None, however, pay tribute to those who died in service to the Confederacy.
Ohio History Connection, a nonprofit formed in 1885 as the Ohio State Archaeological and Historical Society, says 310,654 Ohioans served as part of the Union Army in the Civil War.
That was the third largest number of soldiers from any Union state.
More than 35,000 Ohioans died fighting the war, the organization’s website says.
Here are three Dayton-area memorials that remind us of their efforts.
THE DAYTON PRIVATE
More than 100,000 people watched Montgomery Country dedicate the Union Soldiers’ Monument on Main Street on July 31, 1884.
The ceremony came less than two decades after the end of the Civil War.
Its model was Pvt. George Washington Fair, a Dayton-born carpenter and bricklayer who mustered into the Union Army in 1861 and out in 1865.
The marble monument was moved to Sunrise Park on Riverview Avenue in 1948 and returned to Main Street in 1991.

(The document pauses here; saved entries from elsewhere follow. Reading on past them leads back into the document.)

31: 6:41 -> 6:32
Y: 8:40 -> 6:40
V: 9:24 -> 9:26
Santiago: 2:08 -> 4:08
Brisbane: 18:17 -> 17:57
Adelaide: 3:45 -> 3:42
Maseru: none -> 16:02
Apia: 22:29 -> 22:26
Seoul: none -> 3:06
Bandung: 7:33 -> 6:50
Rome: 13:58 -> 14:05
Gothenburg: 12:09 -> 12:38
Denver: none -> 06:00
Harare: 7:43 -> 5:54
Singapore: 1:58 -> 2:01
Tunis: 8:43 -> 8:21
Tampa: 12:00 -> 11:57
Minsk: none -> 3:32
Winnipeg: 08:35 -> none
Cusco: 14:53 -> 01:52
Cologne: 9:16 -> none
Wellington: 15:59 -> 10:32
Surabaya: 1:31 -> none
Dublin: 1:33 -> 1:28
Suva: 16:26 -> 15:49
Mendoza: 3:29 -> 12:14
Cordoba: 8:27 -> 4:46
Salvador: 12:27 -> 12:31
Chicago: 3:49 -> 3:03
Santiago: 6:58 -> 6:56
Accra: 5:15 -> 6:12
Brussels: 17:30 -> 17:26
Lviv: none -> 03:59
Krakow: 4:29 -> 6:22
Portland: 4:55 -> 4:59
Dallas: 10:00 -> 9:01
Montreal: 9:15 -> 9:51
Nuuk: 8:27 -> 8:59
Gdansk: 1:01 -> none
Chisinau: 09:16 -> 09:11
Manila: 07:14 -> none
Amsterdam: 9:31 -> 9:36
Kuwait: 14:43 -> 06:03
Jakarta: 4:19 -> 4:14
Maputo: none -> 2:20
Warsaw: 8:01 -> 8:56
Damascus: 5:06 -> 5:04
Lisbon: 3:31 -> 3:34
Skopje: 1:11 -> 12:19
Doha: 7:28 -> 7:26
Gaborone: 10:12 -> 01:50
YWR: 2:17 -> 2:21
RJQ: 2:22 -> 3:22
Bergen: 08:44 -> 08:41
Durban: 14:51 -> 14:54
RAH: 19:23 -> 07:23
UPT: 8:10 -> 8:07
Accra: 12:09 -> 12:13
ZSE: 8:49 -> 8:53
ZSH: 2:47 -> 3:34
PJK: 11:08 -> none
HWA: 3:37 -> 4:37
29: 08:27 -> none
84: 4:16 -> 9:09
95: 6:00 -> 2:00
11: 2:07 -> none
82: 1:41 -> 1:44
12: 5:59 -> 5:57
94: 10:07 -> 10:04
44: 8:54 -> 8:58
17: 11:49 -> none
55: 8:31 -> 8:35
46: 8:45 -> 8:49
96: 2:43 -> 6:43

It was damaged by the elements and replaced in bronze form. The original statue of Private Fair is now located under a portico at the VA Hospital.
A beardless scultpture of slain U.S. President Abraham Lincoln that transformed Courthouse Square was unveiled Saturday Sept. 17, 2016.
The 11-foot-tall bronze tribute commissioned by the Lincoln Society of Dayton shows Lincoln before his election as the nation’s first Republican president. It commemorates his speech in Dayton on the steps of the Old Court House on Sept. 17, 1859 as part of his tour of Ohio.
The speeches Lincoln gave laid out his arguments against slavery and are credited with helping him win his party’s presidential nomination.
Elected in 1960, Lincoln was president during the Civil War over slavery and states’ rights.
John Wikes Booth assassinated Lincoln on April 15, 1865 in Washington D.C.’s Ford Theatre.
Confederate General Robert E. Lee surrendered his army just five days before Lincoln’s murder, ending the Civil War.
THE FIRST MAJOR
Martin Robison Delany was inducted into the Dayton Region’s Walk of Fame on Sept. 22, 2016.
President Lincoln appointed Delany field rank major in 1865. He was the highest-ranking African-American officer in the Civil War and the only one to attain his rank.
The Hall of Fame is in Dayton’s Wright-Dunbar neighborhood.
>> Neighborhood Guide: Wright-Dunbar
Delany was born in Charles Town, Virginia in 1812 and died January 24, 1885 in Xenia. Delany, an abolitionist, physician, and editor in the pre-Civil War period, advocated black people emigrating out of the country to achieve equality.
In his time, he had been both a Democrat and Republican.
His papers were destroyed in a fire at Wilberforce University on April 14, 1865, according to the Virginia Foundation for the Humanities Encyclopedia Virgina, “leaving scholars forever to wonder which of his writings they haven't read and what other directions his mind might have taken him.”
A friend of abolitionist Frederick Douglass, Delany’s gravesite can be found at Massies Creek Cemetery near Wilberforce, where he practiced medicine until his death on January 24, 1885.
A newer monument to Delany was erected near the Civil War-era tombstone that misspelled his last name.
A marker was installed near the PPG Place complex in downtown Pittsburgh in 1991, recognizing Delany’s historical importance.